Hurricane Dorian might thrash its way up the South Carolina coast. We've seen that before — recently. It's not a good prospect.
Hurricane Matthew came up the coast like a buzzsaw in 2016, ripping apart the beaches with storm surge surf and dropping flooding rain. It was a minimal hurricane that dropped to a tropical storm after landfall in Cape Romain. Four people died.
The Dorian track was no sure thing Saturday.
The storm could skirt the coast. It could stay out to sea. The spread of possibilities was so wide that one atmospheric scientist earlier said it reminded him of the spread of track for Hurricane Florence when it was offshore last year. At one point, the computer models called for Florence to make landfall anywhere from North Carolina to Georgia.
The damage from Matthew was more than $700 million in South Carolina alone.
The U.S. Geological Survey estimated that half the dunes were flattened along a 177-mile stretch from Florida to North Carolina — including the entire 5 miles of berm of renourished dunes on Folly Beach.
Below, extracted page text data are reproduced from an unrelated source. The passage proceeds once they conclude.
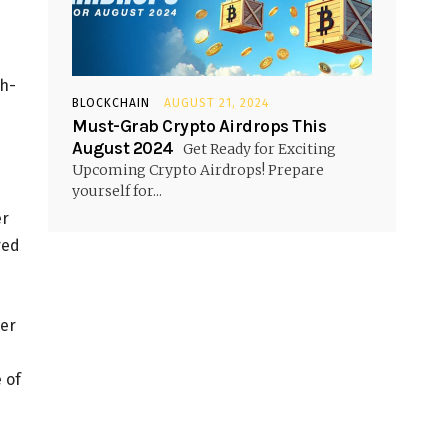
gh-
BLOCKCHAIN
AUGUST 21, 2024
Must-Grab Crypto Airdrops This
August 2024
Get Ready for Exciting
Upcoming Crypto Airdrops! Prepare
yourself for...
er
red
ver
 of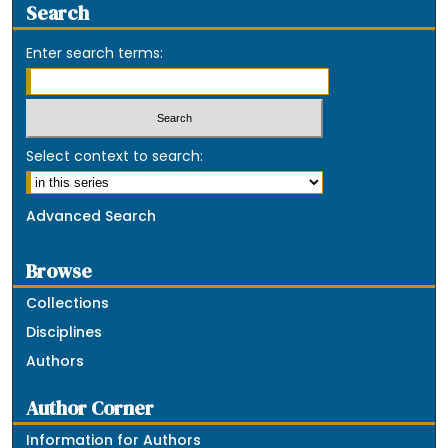
Search
Enter search terms:
Select context to search:
Advanced Search
Browse
Collections
Disciplines
Authors
Author Corner
Information for Authors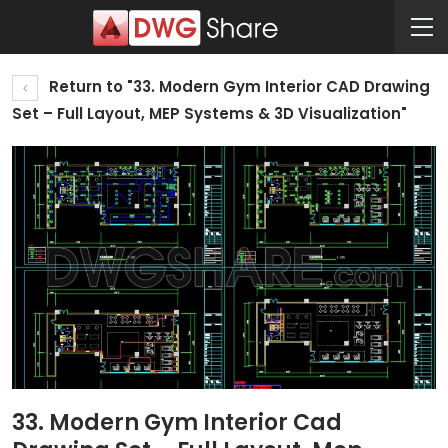
Return to "33. Modern Gym Interior CAD Drawing
Set – Full Layout, MEP Systems & 3D Visualization"
33. Modern Gym Interior Cad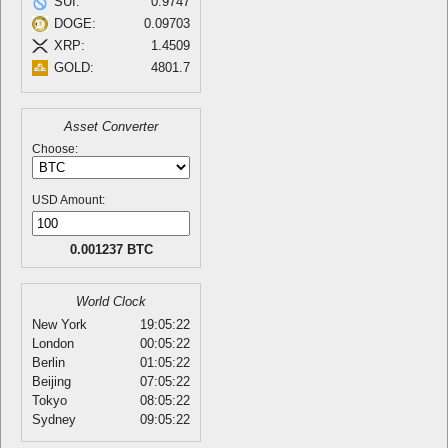
SUI:
0.9747
DOGE:
0.09703
XRP:
1.4509
GOLD:
4801.7
Asset Converter
Choose:
USD Amount:
0.001237 BTC
World Clock
New York
19:05:22
London
00:05:22
Berlin
01:05:22
Beijing
07:05:22
Tokyo
08:05:22
Sydney
09:05:22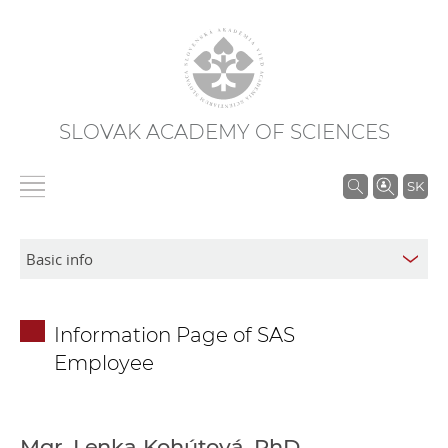
SLOVAK ACADEMY OF SCIENCES
S
SK
e
a
r
c
h
Information Page of SAS
i
Employee
n
S
A
S
Mgr. Lenka Kohútová, PhD.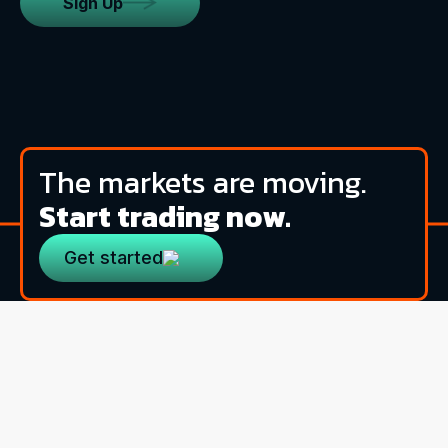
Sign Up
The markets are moving.
Start trading now.
Get started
A lot of the damage was done by the backside winds, coming out of the west after the storm had passed.
“The weirdest thing was to hear transformers blow all night long,” said Chad Wright of Summerville afterward. “We heard them blow. Pow! Pow!”
The deluge set records for the highest flow in rivers (which were broken by the rainfall of Hurricane Florence). The tiny Pee Dee River region town of Nichols went underwater, and nine of every 10 residents were forced to move out of their homes.
Landfall on the coast would be worse. Even a track overland from Georgia would be dangerous.
In 2017, Hurricane Irma made a bead for South Carolina from the Gulf of Mexico as a major hurricane after reaching record wind speeds of 180 mph for an Atlantic storm.
It stalled and dissipated in Georgia, never getting within 100 miles of the Savannah River boundary between that state and South Carolina. But its outer band winds raked the South Carolina coast.
One person in this state died when a tree limb fell on them. Tornadoes were reported and one tore up a barn. The storm surge tide reached 10 feet high — a level not seen since the monstrous Hurricane Hugo in 1989, and so much debris piled up on the Botany Bay beach causeway on Edisto Island that staffers estimated it to be 2 to 3 feet thick.
Irma's toll of destruction was more than $1 billion.
"We were 400 miles from the center of the storm," said Greg Garner afterward, a little astounded. His family's home on Sullivan's Island was torn up by the winds.
"You tend to focus on where the eye of the storm is heading. It doesn't matter how far away you are, you can still be affected substantially," he said.